The current CassandraHealthIndicator is examining the health of the underlying cluster by executing simple SELECT .release_version FROM system.local with consistency level set to ONE. It serves the purpose of the very simple health indicator, but it may be unreliable in the cluster of more nodes. Assuming that we have N nodes cluster, the current health check will return UP if at least ONE node is up and running. In the worst-case situation, all N - 1 nodes may be down, but the health-check will still report the status as UP.

The CqlSession is keeping the state of the cluster at the client-side and is available via the getMetadata() method. I am proposing improving the CassandraHealthIndicator to report status based on the status of all nodes in the cluster. Additionally, the indicator can report useful status info per node such as distance, open_connections, version, etc The improved algorithm would be very similar to https://github.com/micronaut-projects/micronaut-cassandra/pull/62/files#diff-d63dab53c3ed54a82678650761baaf5aR55-R104.

Comment From: snicoll

Thanks for the suggestion.

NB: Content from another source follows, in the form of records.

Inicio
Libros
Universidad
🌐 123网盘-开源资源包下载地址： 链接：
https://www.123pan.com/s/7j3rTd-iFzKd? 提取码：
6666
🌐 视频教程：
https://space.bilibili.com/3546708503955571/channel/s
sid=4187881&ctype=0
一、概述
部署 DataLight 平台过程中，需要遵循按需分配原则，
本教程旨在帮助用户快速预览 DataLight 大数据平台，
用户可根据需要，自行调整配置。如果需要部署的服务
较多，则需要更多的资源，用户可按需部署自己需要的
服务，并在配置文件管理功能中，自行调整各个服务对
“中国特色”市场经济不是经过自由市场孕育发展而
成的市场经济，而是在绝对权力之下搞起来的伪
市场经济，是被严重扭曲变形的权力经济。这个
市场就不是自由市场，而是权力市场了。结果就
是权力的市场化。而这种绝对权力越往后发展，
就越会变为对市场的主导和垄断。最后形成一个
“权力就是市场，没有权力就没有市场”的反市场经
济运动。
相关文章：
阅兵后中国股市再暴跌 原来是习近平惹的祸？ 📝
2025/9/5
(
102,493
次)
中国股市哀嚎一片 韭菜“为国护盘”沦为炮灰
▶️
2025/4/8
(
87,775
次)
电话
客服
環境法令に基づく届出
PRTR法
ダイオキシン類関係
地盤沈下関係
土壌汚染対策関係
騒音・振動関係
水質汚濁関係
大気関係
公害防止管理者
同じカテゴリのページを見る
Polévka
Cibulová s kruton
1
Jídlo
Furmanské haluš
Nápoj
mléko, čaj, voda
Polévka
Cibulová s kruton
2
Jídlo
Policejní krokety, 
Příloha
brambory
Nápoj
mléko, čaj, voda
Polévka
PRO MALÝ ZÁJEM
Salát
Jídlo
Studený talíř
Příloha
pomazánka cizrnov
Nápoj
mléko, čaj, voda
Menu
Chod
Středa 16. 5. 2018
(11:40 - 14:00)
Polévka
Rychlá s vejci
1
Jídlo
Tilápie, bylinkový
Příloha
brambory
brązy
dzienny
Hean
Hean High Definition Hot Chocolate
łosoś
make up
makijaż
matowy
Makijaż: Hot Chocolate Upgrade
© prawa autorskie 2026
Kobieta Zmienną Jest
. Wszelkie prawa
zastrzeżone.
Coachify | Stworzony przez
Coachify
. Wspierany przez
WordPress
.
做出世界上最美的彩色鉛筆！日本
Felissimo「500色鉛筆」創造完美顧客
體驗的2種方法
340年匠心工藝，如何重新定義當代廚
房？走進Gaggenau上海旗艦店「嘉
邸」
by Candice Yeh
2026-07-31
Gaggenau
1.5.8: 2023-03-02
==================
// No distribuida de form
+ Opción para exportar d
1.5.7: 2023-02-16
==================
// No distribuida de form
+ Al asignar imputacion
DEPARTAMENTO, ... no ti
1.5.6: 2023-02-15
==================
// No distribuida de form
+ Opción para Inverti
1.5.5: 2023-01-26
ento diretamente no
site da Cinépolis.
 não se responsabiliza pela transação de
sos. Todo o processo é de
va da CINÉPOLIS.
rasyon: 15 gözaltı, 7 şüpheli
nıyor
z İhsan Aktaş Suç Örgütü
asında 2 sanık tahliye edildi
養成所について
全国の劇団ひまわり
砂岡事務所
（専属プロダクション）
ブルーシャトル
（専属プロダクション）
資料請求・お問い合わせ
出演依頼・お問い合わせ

Our health indicator do not include too many details (usually a couple) so I am not keen to add as many details.

Paging @adutra for some insights on the current query.

Comment From: adutra

@snicoll the changes @tomekl007 is proposing here are indeed part of our effort to improve Cassandra health checks in some popular frameworks.

The usage of SELECT ... FROM system.local queries as a means to determine the cluster health is widely used, but it has some drawbacks: since this is a true CQL query, its execution is a blocking call, requires network I/O, and can timeout (and a timeout doesn't mean the cluster is down). It also queries a random node; because of that, the returned information may vary, as it is the case with the current Spring Boot implementation, which returns the server's version.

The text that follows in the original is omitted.